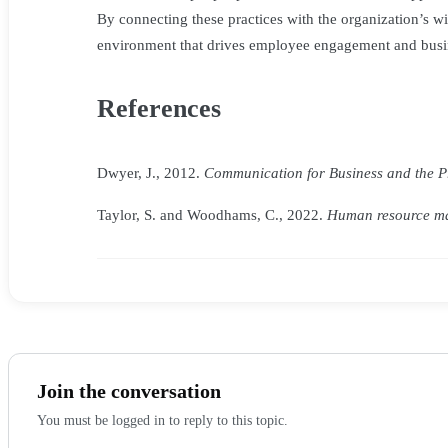
By connecting these practices with the organization’s wi
environment that drives employee engagement and busi
References
Dwyer, J., 2012.
Communication for Business and the Pro
Taylor, S. and Woodhams, C., 2022.
Human resource ma
Join the conversation
You must be logged in to reply to this topic.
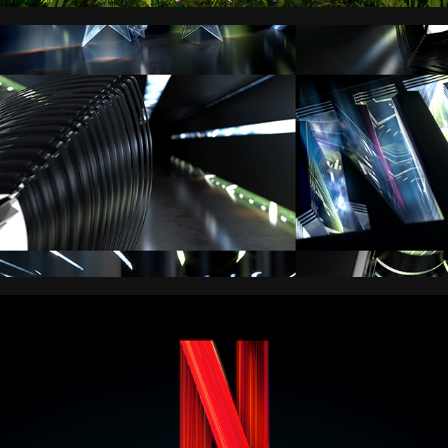
NFL
NETFLIX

□ □ □ □

**WHAT THIS TASK INVOLVES:**
Only the pictures are dropped. Otherwise, write out the listing exactly.

**SOLUTION TO THIS TASK:**
By connecting these practices with the organization’s wi
environment that drives employee engagement and busi
References
Dwyer, J., 2012.
Communication for Business and the Pro
Taylor, S. and Woodhams, C., 2022.
Human resource ma
Join the conversation
You must be logged in to reply to this topic.
NFL
NETFLIX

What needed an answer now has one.